La carte n'est pas le territoire
Nos modèles du monde ne sont pas le monde.
Définition
L’aphorisme “La carte n’est pas le territoire” a été formulé par Alfred Korzybski (1879–1950), fondateur de la sémantique générale, dans son ouvrage Science and Sanity (1933) :
“A map is not the territory it represents, but, if correct, it has a similar structure to the territory, which accounts for its usefulness.”

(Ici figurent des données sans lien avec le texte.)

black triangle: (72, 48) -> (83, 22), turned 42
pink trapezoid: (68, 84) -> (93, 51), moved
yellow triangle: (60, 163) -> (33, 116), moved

En clair : toute représentation d’une réalité, carte, modèle, théorie, concept, mot, est une simplification. Elle ne peut capturer la totalité de ce qu’elle représente. Et confondre la représentation avec la réalité elle-même est une source d’erreur fondamentale.
Cette idée a été reprise et popularisée par Gregory Bateson, la programmation neuro-linguistique (PNL), la philosophie du langage et les sciences cognitives.
Pourquoi c’est important
Chaque fois que nous utilisons un modèle, une carte, un concept ou un mot, nous travaillons avec une simplification : et nous devons garder ça en tête :
En management : un tableau de bord est une carte. Il mesure certains indicateurs, pas la réalité opérationnelle complète. Optimiser les métriques plutôt que la réalité sous-jacente est la confusion carte/territoire par excellence (voir aussi : Loi de Goodhart).
En science : tous les modèles scientifiques sont faux, certains sont utiles. La physique newtonienne est “fausse” à l’échelle quantique, elle reste une carte extraordinairement utile pour la plupart des applications.
En sociologie et économie : les modèles économiques supposent des agents rationnels, des marchés parfaits, des préférences stables. La réalité (le territoire) est infiniment plus complexe. Les crises surviennent souvent quand on oublie que le modèle n’est pas la réalité.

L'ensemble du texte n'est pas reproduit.